In 12 seasons with the Cardinals, Flood was a three-time All Star, won seven Golden Gloves,and batted over .300 six times, contributing to his team’s World Series wins in 1964 and 1967. His batting average slipped during the 1969 season, however, and on October 7, the Cardinals announced they were trading Flood (along with Tim McCarver, Byron Browne and Joe Hoerner) to the Philadelphia Phillies for first baseman Dick Allen, Cookie Rojas and Jerry Johnson. Unhappy with the trade, Flood consulted with a union representative and decided to write his historic letter to Kuhn challenging baseball’s so-called reserve clause, which prevented players from moving to another team unless they were traded.
“After 12 years in the major leagues,” Flood wrote, “I do not feel that I am a piece of property to be bought and sold irrespective of my wishes.” He wished to play in the 1970 season, the 31-year-old insisted, but not with Philadelphia, and he believed he had “a right to consider offers from other clubs before making any decision.” When Kuhn denied his request, Flood sued him and Major League Baseball, alleging that the reserve clause violated antitrust laws as well as the 13th Amendment, which barred slavery and involuntary servitude.

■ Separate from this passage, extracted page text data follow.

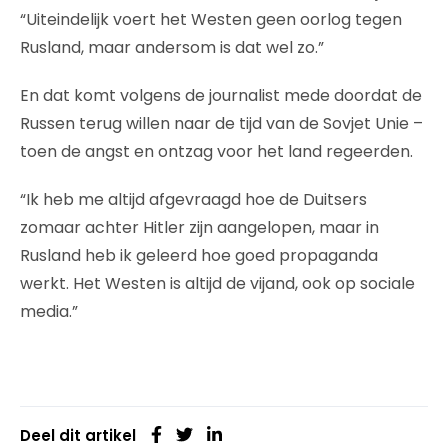
“Uiteindelijk voert het Westen geen oorlog tegen
Rusland, maar andersom is dat wel zo.”
En dat komt volgens de journalist mede doordat de
Russen terug willen naar de tijd van de Sovjet Unie –
toen de angst en ontzag voor het land regeerden.
“Ik heb me altijd afgevraagd hoe de Duitsers
zomaar achter Hitler zijn aangelopen, maar in
Rusland heb ik geleerd hoe goed propaganda
werkt. Het Westen is altijd de vijand, ook op sociale
media.”
Deel dit artikel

Flood v. Kuhn went all the way to the U.S. Supreme Court, where Flood’s case was backed by the testimony of former players, such as Jackie Robinson. No active players agreed to testify, however, and the court ruled against Flood in a 5-3 decision in 1972. By that time, the Phillies had traded Flood to the Washington Senators, for whom he played only 13 games before retiring in 1971. Although unsuccessful, his historic challenge paved the way, for federal arbitration of salary demands, which the MLB organization agreed to in 1973. Two years later, an arbitrator effectively reversed the court’s 1972 verdict, throwing out the reserve clause and opening the door for the modern free agency that exists today.